The healer looked at me as if I didn’t understand anything he was trying to tell me.
“Girl, where are you from? Don’t you realize I’m telling you that there’s nothing more that can be done for him? The eteri are in the fortress, which we’re forbidden from approaching. Even if you could reach it, they wouldn’t send one of their doctors to save the life of an opranchi.”
The healer’s words created a void in my chest, like an abyss opening beneath my feet.
A few onlookers had gathered around the hut, perhaps drawn by my appearance, my desperate search for a doctor, or because they knew Assu.
“There’s an eteri doctor among the settlers,” said a middle-aged woman who had been watching from the doorway of the hut. “He might be able to help you, girl, though I hear he charges a lot.”
“It doesn’t matter; I’ll pay whatever it takes. Where can I find him?”
Those who heard my question looked at me curiously, as if the woman had already told me where the doctor was simply by mentioning he was “among the settlers.”
“I’m new here, I only know Assu. Please, if someone could tell me where.”
The same woman who had suggested the eteri doctor offered to take me. When I tried to tell Assu I was going to fetch the doctor, I saw that he was unconscious.

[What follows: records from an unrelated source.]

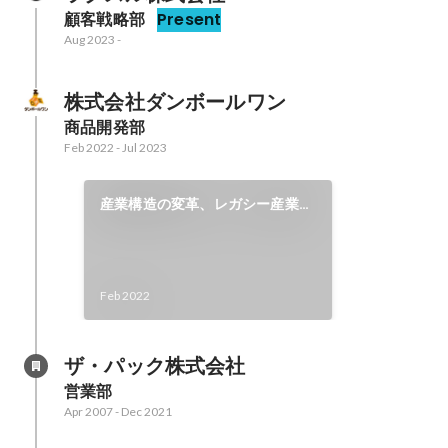
顧客戦略部
Present
Aug 2023
-
株式会社ダンボールワン
商品開発部
Feb 2022
-
Jul 2023
産業構造の変革、レガシー産業に
新たな価値を創造する挑戦！
Feb 2022
ザ・パック株式会社
営業部
Apr 2007
-
Dec 2021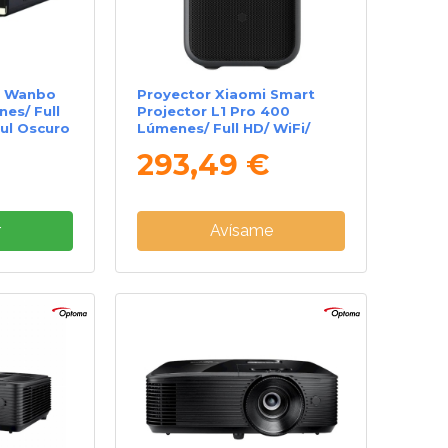
l Wanbo
Proyector Xiaomi Smart
es/ Full
Projector L1 Pro 400
zul Oscuro
Lúmenes/ Full HD/ WiFi/
Negro
293,49 €
r
Avísame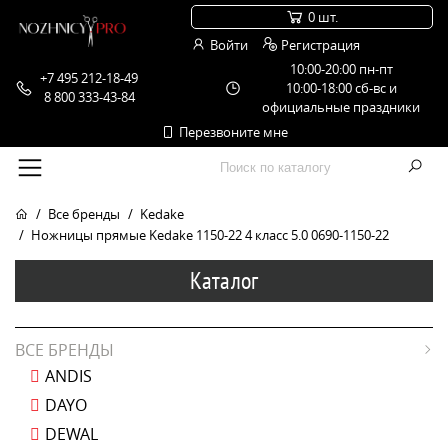
0 шт.
Войти
Регистрация
10:00-20:00 пн-пт
+7 495 212-18-49
10:00-18:00 сб-вс и
8 800 333-43-84
официальные праздники
Перезвоните мне
Все бренды
Kedake
Ножницы прямые Kedake 1150-22 4 класс 5.0 0690-1150-22
Каталог
ВСЕ БРЕНДЫ
ANDIS
DAYO
DEWAL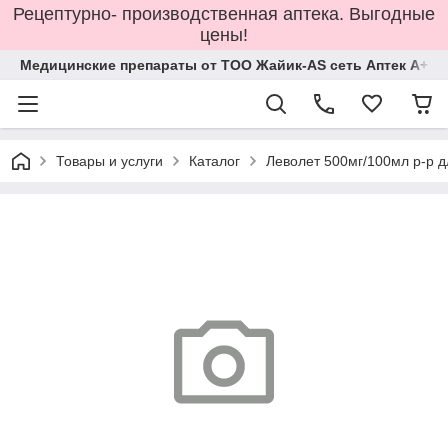
Рецептурно- производственная аптека. Выгодные
цены!
Медицинские препараты от ТОО Жайик-AS сеть Аптек А+
Товары и услуги
Каталог
Леволет 500мг/100мл р-р 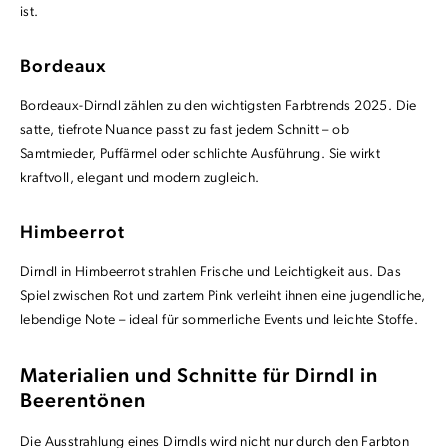
ist.
Bordeaux
Bordeaux-Dirndl zählen zu den wichtigsten Farbtrends 2025. Die
satte, tiefrote Nuance passt zu fast jedem Schnitt – ob
Samtmieder, Puffärmel oder schlichte Ausführung. Sie wirkt
kraftvoll, elegant und modern zugleich.
Himbeerrot
Dirndl in Himbeerrot strahlen Frische und Leichtigkeit aus. Das
Spiel zwischen Rot und zartem Pink verleiht ihnen eine jugendliche,
lebendige Note – ideal für sommerliche Events und leichte Stoffe.
Materialien und Schnitte für Dirndl in
Beerentönen
Die Ausstrahlung eines Dirndls wird nicht nur durch den Farbton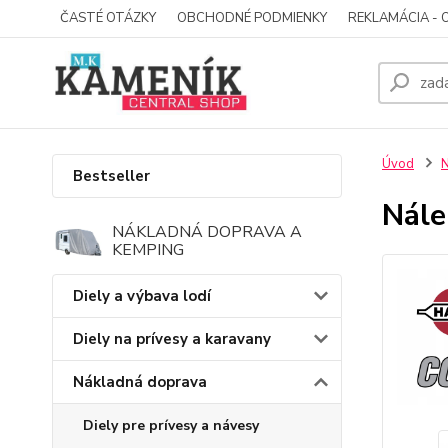
ČASTÉ OTÁZKY
OBCHODNÉ PODMIENKY
REKLAMÁCIA - 
Úvod
N
Bestseller
Nál
NÁKLADNÁ DOPRAVA A
KEMPING
Diely a výbava lodí
Diely na prívesy a karavany
Nákladná doprava
Diely pre prívesy a návesy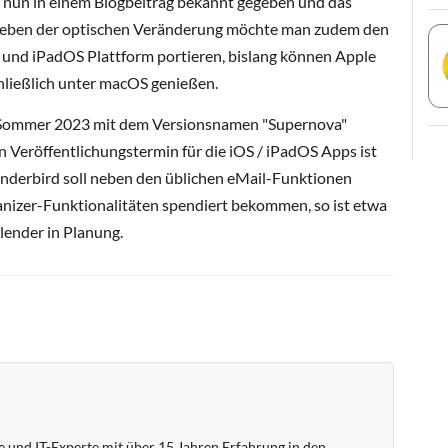
a nun in einem Blogbeitrag bekannt gegeben und das
. Neben der optischen Veränderung möchte man zudem den
S und iPadOS Plattform portieren, bislang können Apple
ließlich unter macOS genießen.
 Sommer 2023 mit dem Versionsnamen "Supernova"
 Veröffentlichungstermin für die iOS / iPadOS Apps ist
nderbird soll neben den üblichen eMail-Funktionen
nizer-Funktionalitäten spendiert bekommen, so ist etwa
lender in Planung.
 und IT-Experte mit über 15 Jahren Erfahrung in den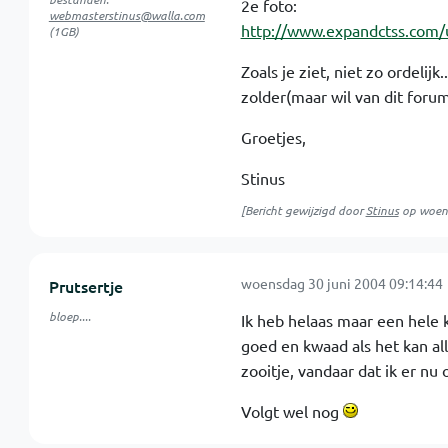
2e foto:
webmasterstinus@walla.com
http://www.expandctss.com
(1GB)
Zoals je ziet, niet zo ordeli
zolder(maar wil van dit for
Groetjes,
Stinus
[Bericht gewijzigd door
Stinus
op
woen
woensdag 30 juni 2004 09:14:44
Prutsertje
bloep....
Ik heb helaas maar een hele k
goed en kwaad als het kan all
zooitje, vandaar dat ik er n
Volgt wel nog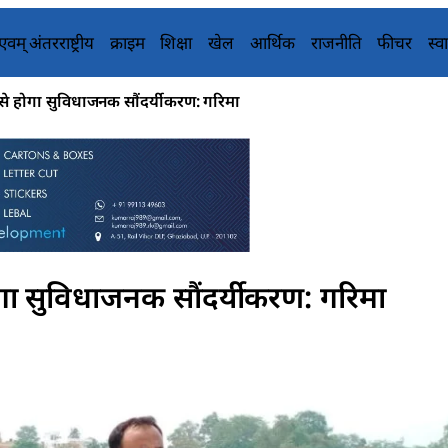
य एवम् अंतरराष्ट्रीय
क्राइम
शिक्षा
खेल
आर्थिक
राजनीति
फीचर
स्वा
से होगा सुविधाजनक सौंदर्यीकरण: गरिमा
गा सुविधाजनक सौंदर्यीकरण: गरिमा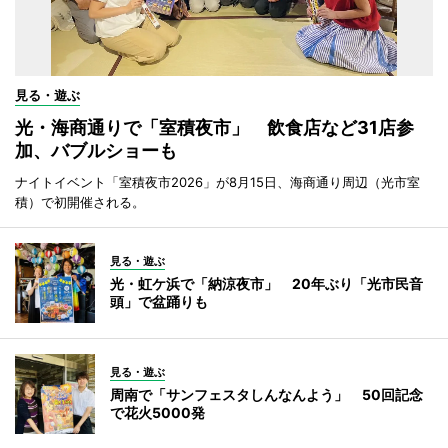
見る・遊ぶ
光・海商通りで「室積夜市」 飲食店など31店参
加、バブルショーも
ナイトイベント「室積夜市2026」が8月15日、海商通り周辺（光市室
積）で初開催される。
見る・遊ぶ
光・虹ケ浜で「納涼夜市」 20年ぶり「光市民音
頭」で盆踊りも
見る・遊ぶ
周南で「サンフェスタしんなんよう」 50回記念
で花火5000発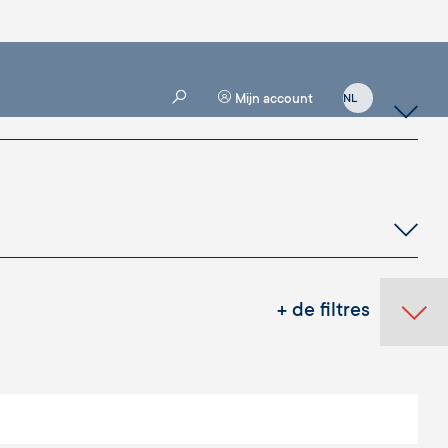
Mijn account
+ de filtres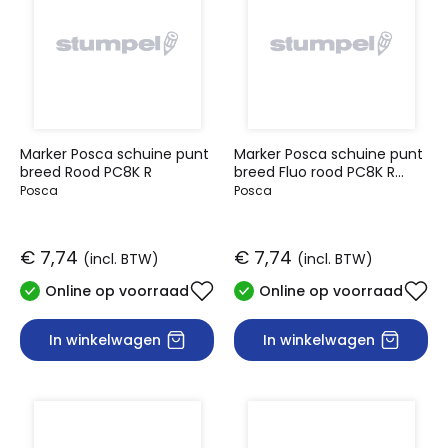
Marker Posca schuine punt
Marker Posca schuine punt
breed Rood PC8K R
breed Fluo rood PC8K R
FLUO
Posca
Posca
€ 7,74
€ 7,74
(incl. BTW)
(incl. BTW)
Online op voorraad
Online op voorraad
In winkelwagen
In winkelwagen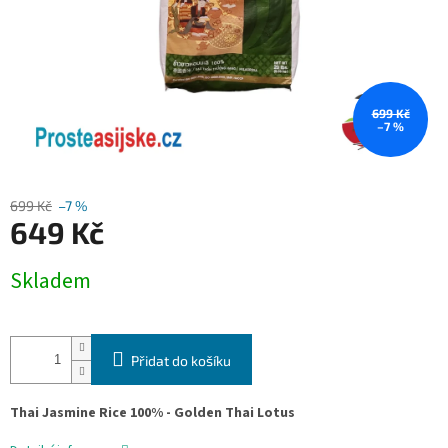
699 Kč
–7 %
699 Kč
–7 %
649 Kč
Měrná
Skladem
cena:
Přidat do košíku
Thai Jasmine Rice 100% - Golden Thai Lotus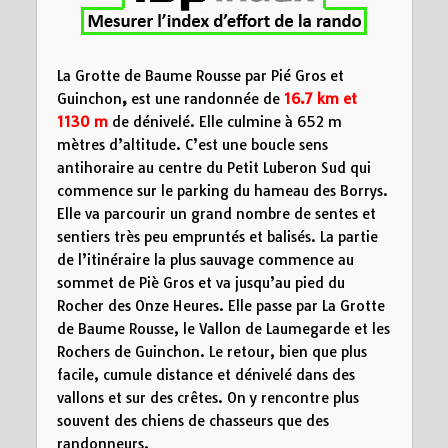
Distance (km)
La Grotte de Baume Rousse
par Pié Gros et
Guinchon
,
est une randonnée de
16.7 km et
1130 m
de dénivelé. Elle culmine à 652 m
mètres d’altitude. C’est une boucle sens
antihoraire au centre du Petit Luberon Sud qui
commence sur le parking du hameau des Borrys.
Elle va parcourir un grand nombre de sentes et
sentiers très peu empruntés et balisés. La partie
de l’itinéraire la plus sauvage commence au
sommet de Piè Gros et va jusqu’au pied du
Rocher des Onze Heures. Elle passe par La Grotte
de Baume Rousse, le Vallon de Laumegarde et les
Rochers de Guinchon. Le retour, bien que plus
facile, cumule distance et dénivelé dans des
vallons et sur des crêtes. On y rencontre plus
souvent des chiens de chasseurs que des
randonneurs.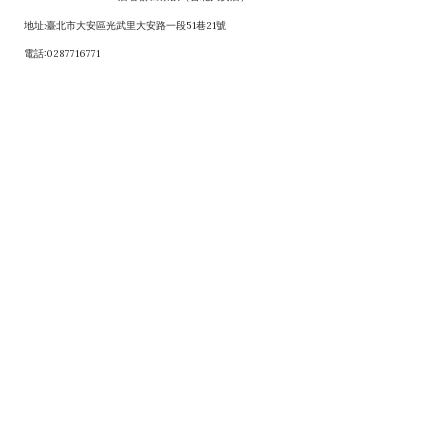
地址:臺北市大安區光武里大安路一段51巷21號
電話:0287716771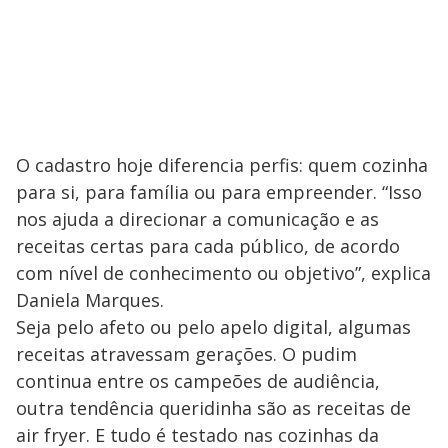
O cadastro hoje diferencia perfis: quem cozinha
para si, para família ou para empreender. “Isso
nos ajuda a direcionar a comunicação e as
receitas certas para cada público, de acordo
com nível de conhecimento ou objetivo”, explica
Daniela Marques.
Seja pelo afeto ou pelo apelo digital, algumas
receitas atravessam gerações. O pudim
continua entre os campeões de audiência,
outra tendência queridinha são as receitas de
air fryer. E tudo é testado nas cozinhas da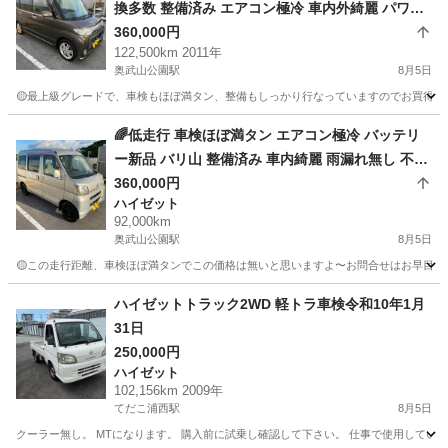
換多数 整備済み エアコン極冷 車内外綺麗 パワー
スライド バリ山 タントカスタム
360,000円
122,500km 2011年
奥武山公園駅
8月5日
🟡最上級グレードで、車検もほぼ満タン、整備もしっかり行なっていますのでお買得です
沖縄
豊見城市
奥武山公園駅
ダイハツ
🌈低走行 車検ほぼ満タン エアコン極冷 バッテリ
ー新品 バリ山 整備済み 車内綺麗 雨漏れ無し 不具
合無し そのまま乗れる車両です
360,000円
ハイゼット
92,000km
奥武山公園駅
8月5日
🟡この走行距離、車検ほぼ満タンでこの価格は無いと思いますよ〜お問合せはお早目に！ハ
沖縄
豊見城市
奥武山公園駅
ハイゼット
ハイゼットトラック2WD 軽トラ車検令和10年1月
31日
250,000円
ハイゼット
102,156km 2009年
てだこ浦西駅
8月5日
クーラー無し。 MTになります。 購入前に試乗し確認して下さい。 仕事で使用してい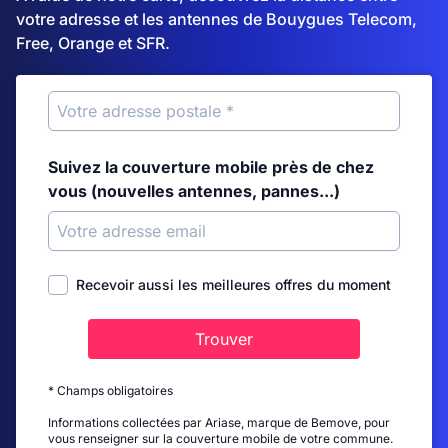
votre adresse et les antennes de Bouygues Telecom,
Free, Orange et SFR.
Suivez la couverture mobile près de chez
vous (nouvelles antennes, pannes...)
Recevoir aussi les meilleures offres du moment
Trouver
* Champs obligatoires
Informations collectées par Ariase, marque de Bemove, pour
vous renseigner sur la couverture mobile de votre commune.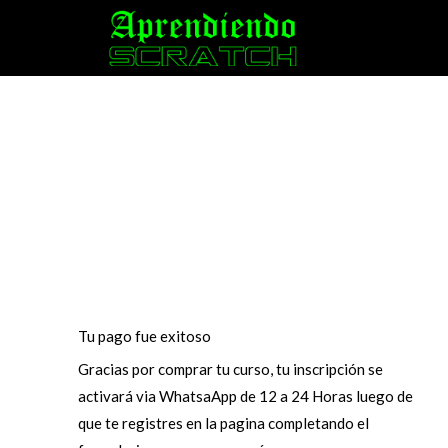
Ir
al
contenido
Tu pago fue exitoso
Gracias por comprar tu curso, tu inscripción se
activará via WhatsaApp de 12 a 24 Horas luego de
que te registres en la pagina completando el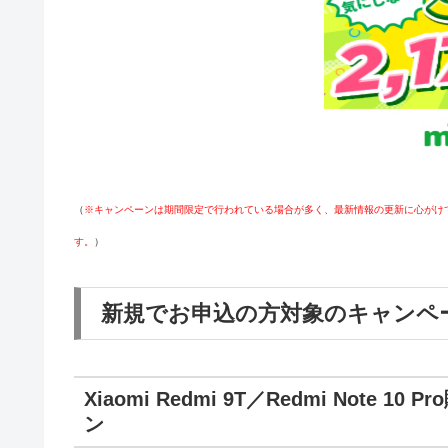
（
※キャンペーンは期間限定で行われている場合が多く、最新情報の更新に心がけ
す。
）
新規でお申込の方対象のキャンペ
Xiaomi Redmi 9T／Redmi Not
ン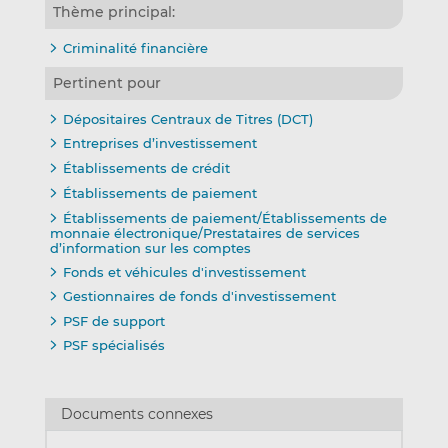
Thème principal:
Criminalité financière
Pertinent pour
Dépositaires Centraux de Titres (DCT)
Entreprises d’investissement
Établissements de crédit
Établissements de paiement
Établissements de paiement/Établissements de
monnaie électronique/Prestataires de services
d’information sur les comptes
Fonds et véhicules d'investissement
Gestionnaires de fonds d'investissement
PSF de support
PSF spécialisés
Documents connexes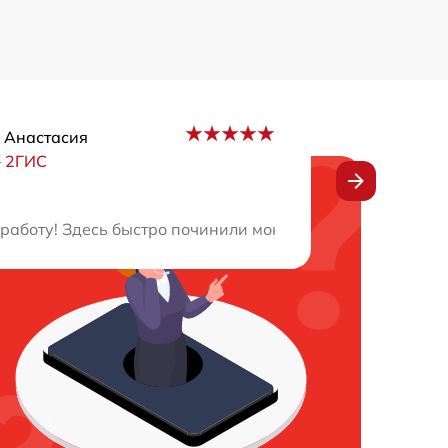
 Анастасия
–
2ГИС
е пожалел, что выбрал это место. Здесь прекрасное пр
работу! Здесь быстро починили мою технику, и теперь о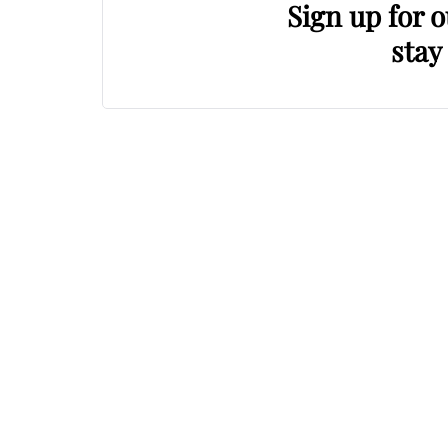
Sign up for 
stay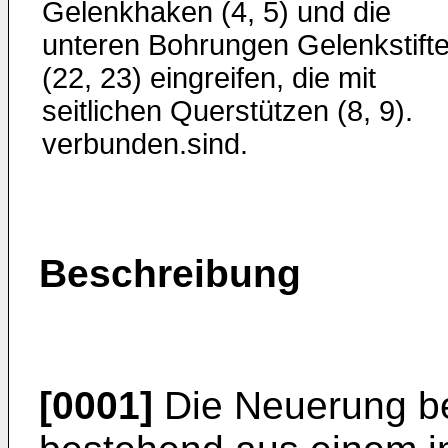
Gelenkhaken (4, 5) und die
unteren Bohrungen Gelenkstift
(22, 23) eingreifen, die mit
seitlichen Querstützen (8, 9).
verbunden.sind.
Beschreibung
[0001]
Die Neuerung bet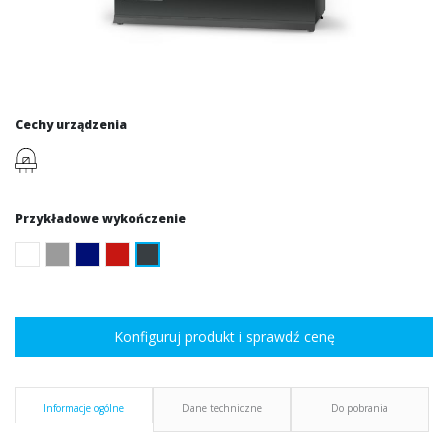
Cechy urządzenia
Przykładowe wykończenie
Konfiguruj produkt i sprawdź cenę
Informacje ogólne
Dane techniczne
Do pobrania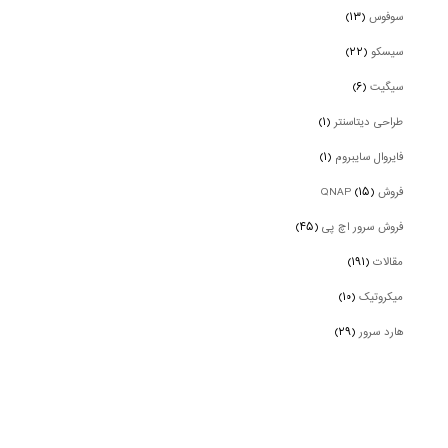
سوفوس
(۱۳)
سیسکو
(۲۲)
سیگیت
(۶)
طراحی دیتاسنتر
(۱)
فایروال سایبروم
(۱)
فروش QNAP
(۱۵)
فروش سرور اچ پی
(۴۵)
مقالات
(۱۹۱)
میکروتیک
(۱۰)
هارد سرور
(۲۹)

“Go quickly, girl. I’ll stay with him,” the healer said.
It felt like my feet had turned to lead as we walked towards the settlers' land, which required crossing vast fields of crops lit only by a lantern the woman carried—one she said she had bought from the eteri.
“I thought you were an eteri,” the woman said, “but you speak our language too well to be one.”
I would have preferred to remain silent about my supposed identity, something I wasn’t even sure of myself, but I had to rely on the story I had crafted in Zuwua about my mixed origins.
“Do you speak the eteri language?” the woman asked next.
“The eteri language?” I didn’t even know what it sounded like. “I…”
“Because if you do, you could pass as one of them, and the doctor might treat you better and have pity on you.”
I said nothing and remained silent until we arrived at the eteri doctor’s house, a two-story building in the middle of vast cereal fields.
“Who’s there?” A man emerged from the house, holding a shotgun.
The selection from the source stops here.